Relevant Legal Principles
Article 1, section 28, subdivision (b), of the California Constitution sets forth a" 'broad constitutional mandate . . . that restitution must be imposed "in every case . . . in which a crime victim suffers a loss[.]" '" (People v. Kelly (2020) 59 Cal.App.5th 1172, 1178 (Kelly).) In keeping with this mandate," 'statutory provisions implementing the constitutional directive [that victim restitution be made] have been broadly and liberally construed.'" (People v. Stanley (2012) 54 Cal.4th 734, 737 (Stanley).)
One of these implementing provisions is section 1202.4, which states: "It is the intent of the Legislature that a victim of a crime who incurs an economic loss as a result of the commission of a crime shall receive restitution directly from a defendant convicted of that crime." (§ 1202.4, subd. (a)(1); see People v. Giordano (2007) 42 Cal.4th 644, 656 (Giordano).) Section 1202.4 further requires that "in every [criminal] case in which a victim has suffered economic loss as a result of the defendant's conduct, the court shall require that the defendant make restitution to the victim or victims in an amount established by court order, based on the amount of loss claimed by the victim or victims or any other showing to the court." (§ 1202.4, subd. (f).) It states that any such restitution order shall "fully reimburse the victim . . . for every determined economic loss incurred as the result of the defendant's criminal conduct, including, but not limited to" 12 listed categories of loss. (§ 1202.4, subd. (f)(3)(A)-(L), italics added; see Stanley, supra, 54 Cal.4th at p. 737.)

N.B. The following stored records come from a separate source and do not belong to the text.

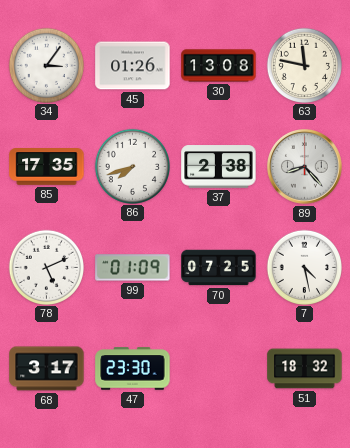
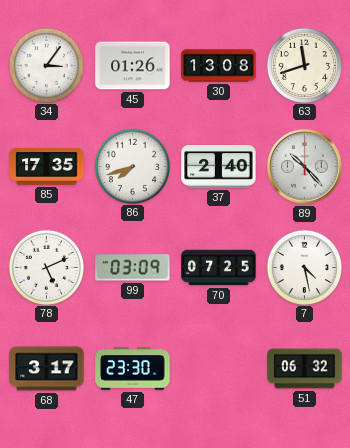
63: 11:47 -> 11:42
37: 2:38 -> 2:40
89: 8:23 -> 10:23
99: 01:09 -> 03:09
51: 18:32 -> 06:32
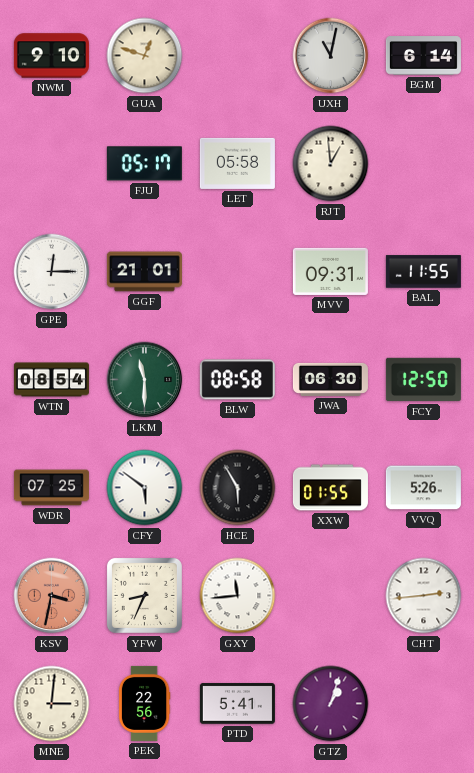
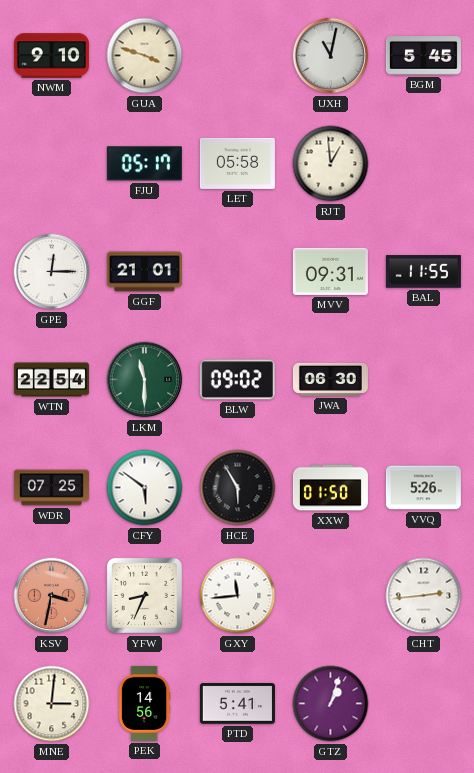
GUA: 12:48 -> 3:48
BGM: 6:14 -> 5:45
WTN: 08:54 -> 22:54
BLW: 08:58 -> 09:02
FCY: 12:50 -> none
XXW: 01:55 -> 01:50
PEK: 22:56 -> 14:56
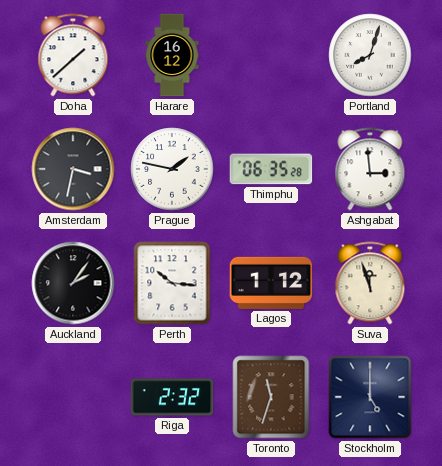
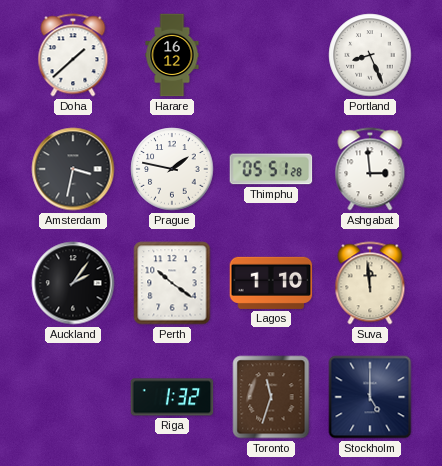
Portland: 8:03 -> 8:26
Thimphu: 06:35 -> 05:51
Perth: 10:16 -> 10:21
Lagos: 1:12 -> 1:10
Suva: 11:57 -> 11:59
Riga: 2:32 -> 1:32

A defendant's inability to pay may not be taken into consideration in determining the amount of a restitution order. (§ 1202.4, subd. (g).)
The California Supreme Court has held that because the categories of loss listed in section 1202.4, subdivision (f)(3), are "expressly nonexclusive," the statute does not limit restitution to the listed categories. (Giordano, supra, 42 Cal.4th at p. 660.) "The only limitation the Legislature placed on victim restitution is that the loss must be an '" 'economic loss'"' incurred as a result of the defendant's criminal conduct." (People v. Williams (2010) 184 Cal.App.4th 142, 147.) The phrase" 'economic loss,'" in turn, "is accorded an expansive interpretation under our laws." (In re Alexander A. (2011) 192 Cal.App.4th 847, 854, fn. 4.)
Another provision that implements the constitutional mandate in favor of victim restitution is section 1203.1, which applies to cases in which the court suspends imposition or execution of sentence and grants probation. (See § 1203.1, subd. (a); People v. Martinez (2017) 2 Cal.5th 1093, 1101.) Section 1203.1 requires a court to "provide for restitution in proper cases." (§ 1203.1, subd. (a)(3).) Our high court has held that section 1203.1 confers a trial court with even broader discretion to order victim restitution in probation cases than in non-probation cases, which are governed by section 1202.4. (People v. Carbajal (1995) 10 Cal.4th 1114, 1121; accord, People v. Anderson (2010) 50 Cal.4th 19, 25-29 (Anderson); Martinez, at pp. 1101- 1102.) Trial courts have authority under section 1203.1 "to impose restitution as a condition of probation in circumstances not otherwise dictated by section 1202.4." (Anderson, at p. 29.) Under section 1203.1, the restitution condition need only be "reasonably related either to the crime of which the defendant is convicted or to the goal of deterring future criminality." (Carbajal, at p. 1123.)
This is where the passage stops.